As guarimbas realmente não seriam o problema, não fosse o nível da violência aplicada pelos grupos, corresponsáveis pelas mais de 100 mortes desde o começo das manifestações. Pelo simples fato de serem chavistas, 19 pessoas foram queimadas vivas diante de câmeras, em plena via pública. A Organização das Nações Unidas tipificou as ações como ‘crimes de ódio’, segundo informações do jornal mexicano La Jornada.
Os que antes pediam a saída de Maduro, agora são contra a convocatória de uma Assembleia Nacional Constituinte, que terá como efeito, além da redação de uma nova carta magna, a renovação de todos os poderes constitucionais, inclusive a presidência da República.
Enquanto o lado leste de Caracas é tomado pelos grupos opositores, do outro lado, no oeste, a vida segue com relativa normalidade. “Eles não aceitam a constituinte porque sabem que não têm povo”, afirma o senhor Domingos, camponês de 84 anos, morador do bairro 23 de Enero, tradicional reduto do chavismo na capital venezuelana. “Por isso, a única maneira que eles têm de chegar ao poder, é através da violência”, completa.

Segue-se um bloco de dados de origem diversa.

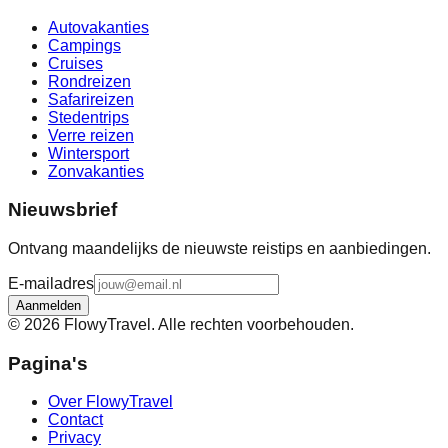
Autovakanties
Campings
Cruises
Rondreizen
Safarireizen
Stedentrips
Verre reizen
Wintersport
Zonvakanties
Nieuwsbrief
Ontvang maandelijks de nieuwste reistips en aanbiedingen.
E-mailadres
Aanmelden
©
2026
FlowyTravel. Alle rechten voorbehouden.
Pagina's
Over FlowyTravel
Contact
Privacy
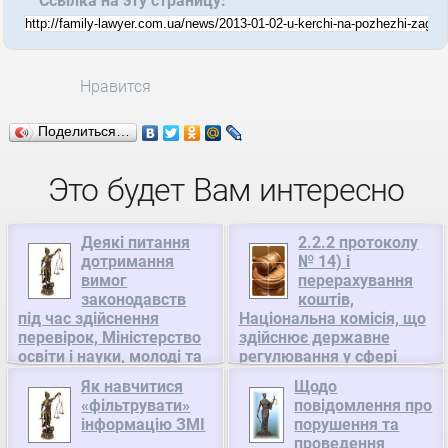
Ссылка на эту страницу:
Нравится
Поделиться…
Это будет Вам интересно
Деякі питання
2.2.2 протоколу
дотримання
№ 14) і
вимог
перерахування
законодавств
коштів,
під час здійснення
Національна комісія, що
перевірок, Міністерство
здійснює державне
освіти і науки, молоді та
регулювання у сфері
спорту України
енергетики
Як навчитися
Щодо
Деякі питання
«фільтрувати»
Про погодження
повідомлення про
інформацію ЗМІ
порушення та
дотримання вимог
рішення Ради ОРЕ від
проведення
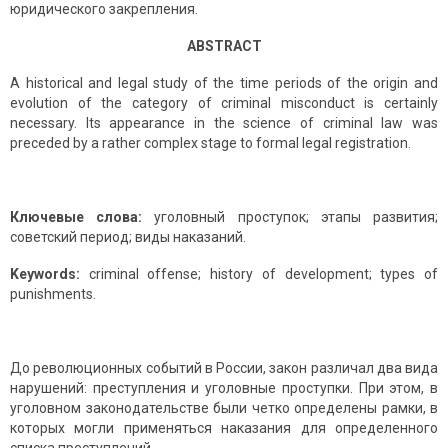
юридического закрепления.
ABSTRACT
A historical and legal study of the time periods of the origin and
evolution of the category of criminal misconduct is certainly
necessary. Its appearance in the science of criminal law was
preceded by a rather complex stage to formal legal registration.
Ключевые слова:
уголовный проступок; этапы развития;
советский период; виды наказаний.
Keywords:
criminal offense; history of development; types of
punishments.
До революционных событий в России, закон различал два вида
нарушений: преступления и уголовные проступки. При этом, в
уголовном законодательстве были четко определены рамки, в
которых могли применяться наказания для определенного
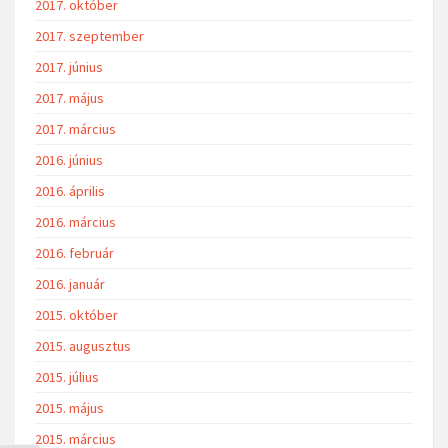
2017. október
2017. szeptember
2017. június
2017. május
2017. március
2016. június
2016. április
2016. március
2016. február
2016. január
2015. október
2015. augusztus
2015. július
2015. május
2015. március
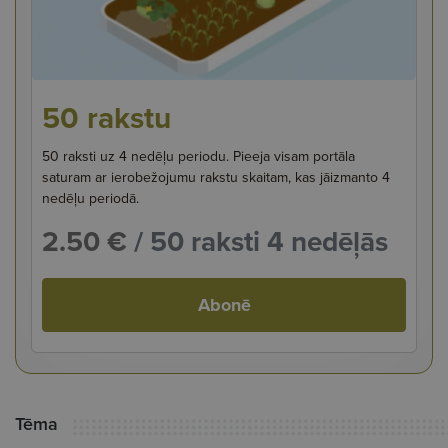
50 rakstu
50 raksti uz 4 nedēļu periodu. Pieeja visam portāla
saturam ar ierobežojumu rakstu skaitam, kas jāizmanto 4
nedēļu periodā.
2.50 €
/ 50 raksti 4 nedēļās
Abonē
Tēma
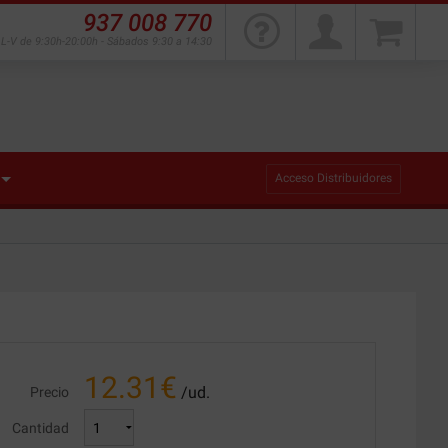
937 008 770
L-V de 9:30h-20:00h - Sábados 9:30 a 14:30
Acceso Distribuidores
12.31
€
/ud.
Precio
Cantidad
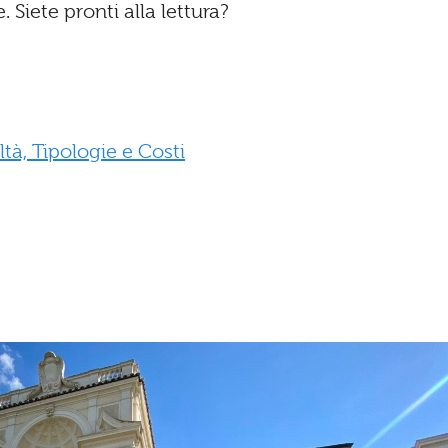
 Siete pronti alla lettura?
ltà, Tipologie e Costi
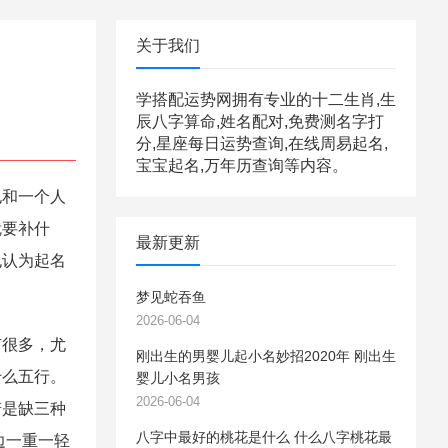
关于我们
学搭配运势网拥有专业的十二生肖,生
辰八字算命,姓名配对,免费测名字打
分,星座每日运势查询,在线周易起名,
宝宝起名,万年历查询等内容。
和一个人
就要补什
最新更新
也认为起名
梦见蛇吞鱼
2026-06-04
很多，尤
刚出生的男婴儿起小名妙招2020年 刚出生
什么五行。
婴儿小名男孩
2026-06-04
若是缺三种
八字中最好的桃花是什么 什么八字桃花最
边一重一轻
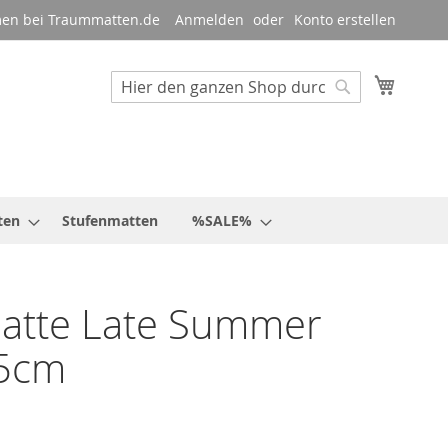
en bei Traummatten.de
Anmelden
Konto erstellen
Mein W
Suche
Suche
ten
Stufenmatten
%SALE%
atte Late Summer
5cm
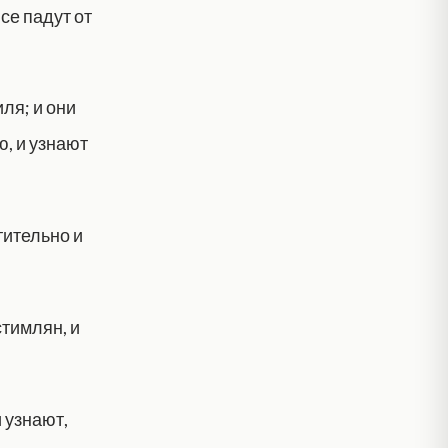
се падут от
ля; и они
, и узнают
тительно и
стимлян, и
 узнают,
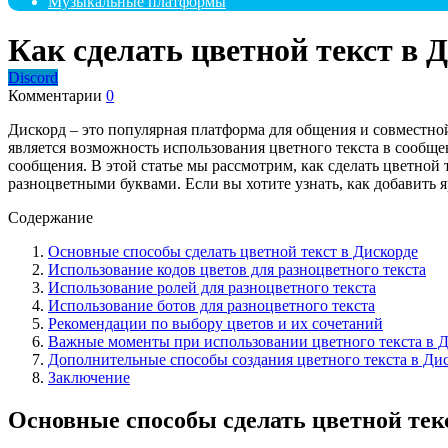
Музыкальные платформы
Как сделать цветной текст в
Discord
Комментарии
0
Дискорд – это популярная платформа для общения и совместно
является возможность использования цветного текста в сообще
сообщения. В этой статье мы рассмотрим, как сделать цветной
разноцветными буквами. Если вы хотите узнать, как добавить я
Содержание
Основные способы сделать цветной текст в Дискорде
Использование кодов цветов для разноцветного текста
Использование ролей для разноцветного текста
Использование ботов для разноцветного текста
Рекомендации по выбору цветов и их сочетаний
Важные моменты при использовании цветного текста в 
Дополнительные способы создания цветного текста в Ди
Заключение
Основные способы сделать цветной тек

Com a intensificação da violência, começa-se a perceber uma forte divisão dentro dos próprios setores de oposição. Pelas redes sociais, circulam vídeos de brigas entre declarados opositores ao governo de Maduro e os chamados ‘guarimbeiros’. É que a vida do lado leste nunca mais foi a mesma depois da série de destruições provocada pelos coletivos de direita.
No vídeo, uma mulher desfaz a barricada aos gritos, enquanto é acusada de chavista. E responde: “sempre fui contra este governo, mas dessa forma não está certo”.
No dia 21 de julho, a oposição anunciou a formação de uma espécie de governo paralelo, para o qual foi designada inclusive uma ‘nova Suprema Corte de Justiça’. Os efeitos do anúncio são inexistentes, já que a medida não está prevista na constituição do país, que eles mesmos dizem defender.
Um dos líderes da oposição de direita, o deputado Freddy Guevara, anunciou que não será permitida a realização da votação no domingo, 30 de julho. Enquanto isso, o governo da Venezuela anunciou que 232 mil militares farão parte do esquema de segurança para garantir que o pleito ocorra dentro da ‘normalidade’.
Nas ruas, uma forte tensão toma conta da população, apreensiva sobre a estratégia que tomarão os grupos opositores frente a realização da Assembleia Constituinte.
A Pequena Veneza talvez já não seja um paraíso na terra, no entanto, nela habita um bravo povo, que não se dobra frente às ameaças das potências ou à violência fascista.